**Exercise inputs:**
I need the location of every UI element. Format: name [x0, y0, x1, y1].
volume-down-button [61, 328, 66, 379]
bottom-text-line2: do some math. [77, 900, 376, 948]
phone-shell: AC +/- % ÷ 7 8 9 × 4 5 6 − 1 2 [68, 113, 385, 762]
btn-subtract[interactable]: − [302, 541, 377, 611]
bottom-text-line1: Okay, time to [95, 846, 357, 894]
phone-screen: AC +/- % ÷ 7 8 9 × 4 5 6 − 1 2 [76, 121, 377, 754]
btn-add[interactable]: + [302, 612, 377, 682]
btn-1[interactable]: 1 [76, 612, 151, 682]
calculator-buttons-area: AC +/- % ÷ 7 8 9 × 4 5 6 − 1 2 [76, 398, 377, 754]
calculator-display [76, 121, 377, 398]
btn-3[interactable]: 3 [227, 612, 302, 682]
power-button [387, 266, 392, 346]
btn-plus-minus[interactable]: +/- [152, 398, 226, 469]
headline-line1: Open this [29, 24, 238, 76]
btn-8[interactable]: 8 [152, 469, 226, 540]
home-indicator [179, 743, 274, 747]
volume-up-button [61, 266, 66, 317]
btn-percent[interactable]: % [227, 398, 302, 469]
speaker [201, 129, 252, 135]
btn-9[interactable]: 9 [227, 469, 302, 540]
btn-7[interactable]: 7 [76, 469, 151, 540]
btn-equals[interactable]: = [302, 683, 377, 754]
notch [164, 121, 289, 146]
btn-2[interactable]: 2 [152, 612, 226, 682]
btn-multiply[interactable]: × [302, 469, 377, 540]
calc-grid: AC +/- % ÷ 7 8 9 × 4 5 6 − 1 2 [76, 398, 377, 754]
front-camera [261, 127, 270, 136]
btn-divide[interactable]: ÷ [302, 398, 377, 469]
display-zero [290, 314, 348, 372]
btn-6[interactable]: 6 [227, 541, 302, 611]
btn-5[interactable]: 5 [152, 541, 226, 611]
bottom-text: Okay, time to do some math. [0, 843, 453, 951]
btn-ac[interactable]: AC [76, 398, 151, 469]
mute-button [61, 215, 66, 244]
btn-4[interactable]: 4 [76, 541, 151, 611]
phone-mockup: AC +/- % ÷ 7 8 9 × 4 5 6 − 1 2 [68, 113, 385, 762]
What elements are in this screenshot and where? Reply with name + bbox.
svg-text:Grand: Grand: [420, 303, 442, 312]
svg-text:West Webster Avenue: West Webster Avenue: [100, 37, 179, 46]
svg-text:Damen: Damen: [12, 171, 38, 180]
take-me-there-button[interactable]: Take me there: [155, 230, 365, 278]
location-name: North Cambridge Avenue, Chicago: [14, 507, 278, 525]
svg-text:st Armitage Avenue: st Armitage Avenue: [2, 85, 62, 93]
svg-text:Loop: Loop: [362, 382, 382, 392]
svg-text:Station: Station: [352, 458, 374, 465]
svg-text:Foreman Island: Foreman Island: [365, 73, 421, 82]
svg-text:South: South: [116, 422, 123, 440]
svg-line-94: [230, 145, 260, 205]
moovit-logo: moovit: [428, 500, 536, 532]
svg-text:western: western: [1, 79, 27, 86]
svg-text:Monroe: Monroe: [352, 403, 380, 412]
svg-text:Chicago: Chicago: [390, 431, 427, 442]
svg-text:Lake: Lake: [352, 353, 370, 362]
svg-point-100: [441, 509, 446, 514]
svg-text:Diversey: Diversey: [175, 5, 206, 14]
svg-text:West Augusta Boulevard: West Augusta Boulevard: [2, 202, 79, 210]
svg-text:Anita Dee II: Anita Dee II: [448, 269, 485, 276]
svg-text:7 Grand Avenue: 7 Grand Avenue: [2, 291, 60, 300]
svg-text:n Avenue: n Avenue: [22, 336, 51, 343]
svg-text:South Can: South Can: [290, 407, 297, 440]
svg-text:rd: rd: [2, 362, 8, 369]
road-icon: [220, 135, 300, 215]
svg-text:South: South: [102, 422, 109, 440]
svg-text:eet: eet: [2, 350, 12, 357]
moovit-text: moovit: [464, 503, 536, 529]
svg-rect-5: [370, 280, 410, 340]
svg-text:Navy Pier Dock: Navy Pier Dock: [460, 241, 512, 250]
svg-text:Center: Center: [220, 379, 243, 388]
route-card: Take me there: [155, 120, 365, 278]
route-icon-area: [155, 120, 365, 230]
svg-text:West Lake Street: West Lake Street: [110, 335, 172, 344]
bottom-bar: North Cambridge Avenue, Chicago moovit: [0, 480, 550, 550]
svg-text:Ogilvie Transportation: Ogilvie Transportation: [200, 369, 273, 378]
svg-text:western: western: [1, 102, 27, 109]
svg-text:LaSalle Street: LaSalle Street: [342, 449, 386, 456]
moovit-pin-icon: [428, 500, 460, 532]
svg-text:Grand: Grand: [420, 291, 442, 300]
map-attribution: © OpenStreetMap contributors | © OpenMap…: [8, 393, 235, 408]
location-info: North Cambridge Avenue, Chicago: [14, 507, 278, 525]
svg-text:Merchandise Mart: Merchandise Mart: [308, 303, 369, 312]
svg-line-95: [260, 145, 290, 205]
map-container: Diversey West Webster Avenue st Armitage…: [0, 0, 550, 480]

**Task to complete:** Every line where "Chicago" appears must be returned from the listing above.

**Your solution:**
location-name: North Cambridge Avenue, Chicago: [14, 507, 278, 525]
svg-text:Chicago: Chicago: [390, 431, 427, 442]
bottom-bar: North Cambridge Avenue, Chicago moovit: [0, 480, 550, 550]
location-info: North Cambridge Avenue, Chicago: [14, 507, 278, 525]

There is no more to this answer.